Михаил Петрович наклонился, вглядываясь.
- Нет. Мелькает только что-то.
- Мелькает… Это Мусин… Юпитер. Мы очень быстро вертимся. Будем останавливать вращение и выходить на правильный курс. Нам повезло…
Ван вдруг замолчал, глаза его остановились и остекленели.
- Бо…лит, - задыхаясь, проговорил он. - Ай-я! Чжэнь цзао-гао… Спина болит. Опять, кажется, кровь пошла. Слушай… У тебя на лице тоже… кровь? Или мне кажется?

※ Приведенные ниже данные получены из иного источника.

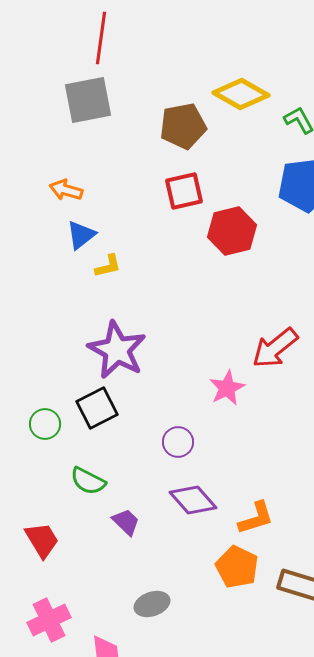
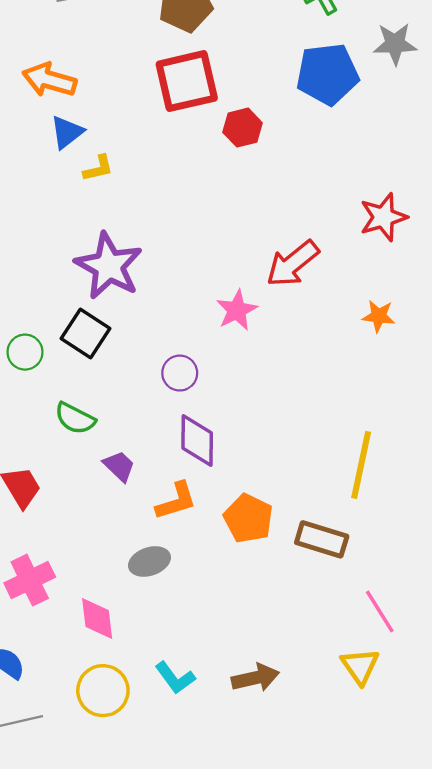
orange arrow: (66, 190) -> (49, 80), size x1.4
red square: (184, 191) -> (187, 81), size x1.4
red hexagon: (232, 231) -> (243, 128), size x0.7
black square: (97, 408) -> (85, 333), turned -30
purple diamond: (193, 500) -> (197, 441), turned 42
orange L-shape: (256, 518) -> (176, 501), moved

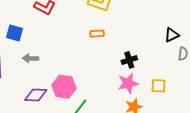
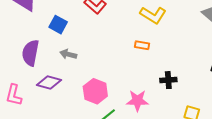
pink star: (128, 83) -> (137, 101), moved
purple diamond: (36, 95) -> (49, 82), moved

Михаил Петрович подхватил его под руки.
- Сядь, отдохни, Ван.
- Хорошо. - Штурман сел, скрестив ноги, уронил голову на грудь. - Я все подсчитал. Теперь нужно так. Мы идем в направлении вращения Юпитера. Понимаешь? Мы его перегоняем. И почти в плоскости его экватора. Повезло… Здесь он вращается со скоростью десять километров в секунду. Наша скорость - двадцать. Тормозим своими двигателями - долой три-четыре километра. И врезаемся в атмосферу с относительной скоростью около шести-семи километров. Это… уже… хорошо. Не сгорим.
Он помолчал.
- Как там Валентина Ивановна?
- Еще дышит.
- Хорошо… Ну, давай задело. Нужно только… сначала предупредить их. Пусть привяжутся. Возможны толчки. Ты… иди.
Ван дышал тяжело и часто, и Михаил Петрович со страхом и жалостью глядел на его неузнаваемо изменившееся лицо, на черный рот, в углах которого вздувались и пропадали розовые пузырьки.
- Иди, Миша.
- А ты как же?
- Иди. Я справлюсь.
Но что-то удерживало Михаила Петровича, и только когда штурман резко выкрикнул’ “Иди, тебе говорят!” - он повернулся и вышел, прикрыв за собой дверь.

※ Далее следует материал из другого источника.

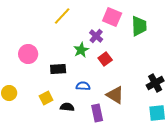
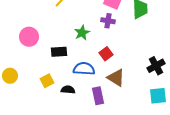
purple cross: (96, 36) -> (108, 21), moved, turned -32
red square: (105, 59) -> (106, 54), moved
blue semicircle: (83, 86) -> (84, 69), size x1.5

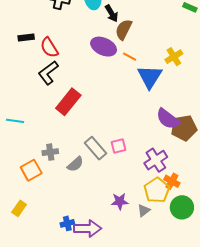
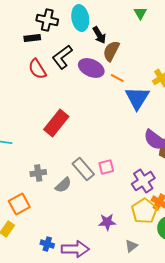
black rectangle: (26, 38) -> (32, 38), moved
black L-shape: (48, 73) -> (62, 57), moved
orange square: (31, 170) -> (19, 204), moved
gray triangle: (144, 210) -> (131, 246), moved
blue cross: (67, 223) -> (47, 244), moved, turned 32

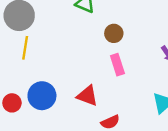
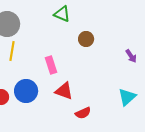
pink rectangle: (117, 65) -> (51, 65), moved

Потный и задыхающийся, добрался Михаил Петрович до передней кабины. И первое, что он увидел, были Беньковский и Северцев, стоявшие у кресла, в котором лежала Валя.
- Умерла, - коротко сказал профессор.
Северцев, не отрываясь, смотрел на мертвое запрокинутое лицо женщины, казавшееся теперь спокойным и даже радостным. Михаил Петрович кашлянул, помолчал с минуту и сказал шепотом:
- Разойдитесь по местам и пристегнитесь. Ван начинает.
4. РОЗОВЫЙ СВЕТ
Угрюмый неразговорчивый Горелов умер внезапно - он мгновенно растворился в ослепительной вспышке метеоритного взрыва, как пушинка в огне свечи, так и не успев, конечно, понять, что произошло. Валентина Ивановна Зотова, веселая хорошенькая хохотушка, угасла, не приходя в сознание, изувеченная страшным толчком, изломанная и разбитая.
А Ван… Теперь Михаил Петрович был уверен, что Ван хорошо знал, как и когда настигнет его смерть. Вероятно, жизнь ушла от него с последними литрами горючего, выброшенного из опустевших баков во взрывные камеры. Он больше не мог влиять на судьбу звездолета. Звездолет стал трупом, и Ван умер вместе с ним. Скрюченное тело штурмана висело у панели управления, и потребовалось немало усилий, чтобы разжать его пальцы, закостеневшие на рычагах.